Stored data entries
-*-

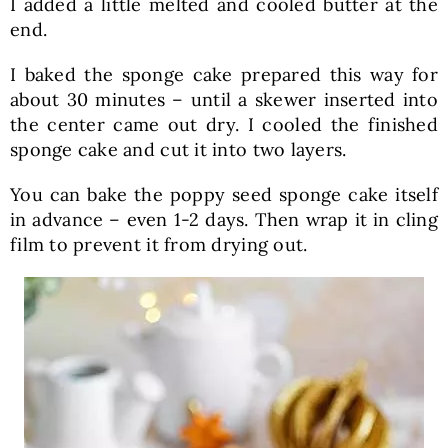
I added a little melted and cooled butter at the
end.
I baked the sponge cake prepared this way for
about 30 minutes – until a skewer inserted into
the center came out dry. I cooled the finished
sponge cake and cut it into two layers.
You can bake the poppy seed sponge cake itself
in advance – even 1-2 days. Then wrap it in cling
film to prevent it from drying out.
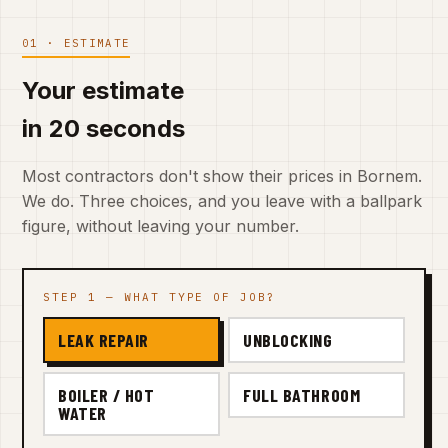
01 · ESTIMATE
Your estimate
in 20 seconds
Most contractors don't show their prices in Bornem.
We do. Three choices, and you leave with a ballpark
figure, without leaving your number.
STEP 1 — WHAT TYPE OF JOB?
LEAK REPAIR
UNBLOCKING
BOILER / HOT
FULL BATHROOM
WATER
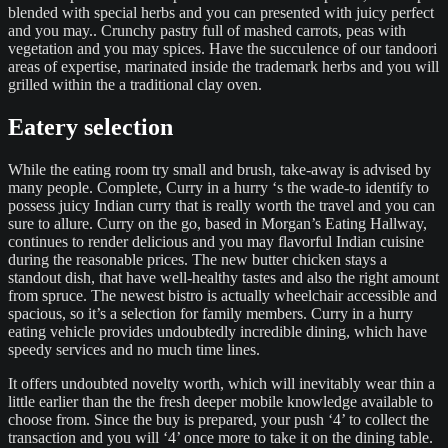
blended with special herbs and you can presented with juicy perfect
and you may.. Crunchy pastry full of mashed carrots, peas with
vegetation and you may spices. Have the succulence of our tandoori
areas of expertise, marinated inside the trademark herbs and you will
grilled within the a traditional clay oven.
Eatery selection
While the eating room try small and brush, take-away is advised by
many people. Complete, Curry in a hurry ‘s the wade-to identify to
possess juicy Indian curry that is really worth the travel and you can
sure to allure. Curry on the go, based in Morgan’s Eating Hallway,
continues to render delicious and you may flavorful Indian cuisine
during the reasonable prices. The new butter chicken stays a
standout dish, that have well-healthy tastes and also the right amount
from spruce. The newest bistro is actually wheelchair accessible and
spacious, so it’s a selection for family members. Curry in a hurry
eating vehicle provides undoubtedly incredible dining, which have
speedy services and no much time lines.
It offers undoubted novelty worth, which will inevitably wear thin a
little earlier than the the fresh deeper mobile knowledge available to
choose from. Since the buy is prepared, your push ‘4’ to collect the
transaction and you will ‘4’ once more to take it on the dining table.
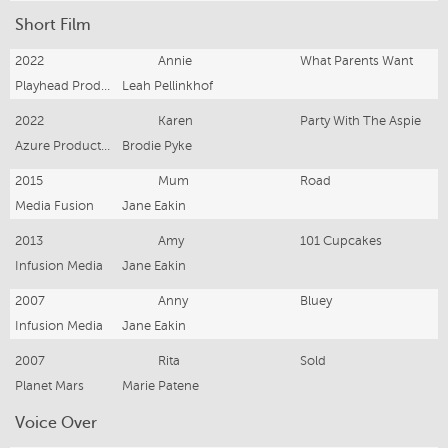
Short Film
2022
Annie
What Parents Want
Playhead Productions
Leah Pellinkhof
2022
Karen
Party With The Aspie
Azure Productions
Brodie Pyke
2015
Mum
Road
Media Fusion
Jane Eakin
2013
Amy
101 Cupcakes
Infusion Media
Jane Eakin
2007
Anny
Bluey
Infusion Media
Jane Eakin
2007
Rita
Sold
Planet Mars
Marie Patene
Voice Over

-*-

Lines containing the word "little" are to be located in the entries and copied.

### Answer space
I added a little melted and cooled butter at the
little earlier than the the fresh deeper mobile knowledge available to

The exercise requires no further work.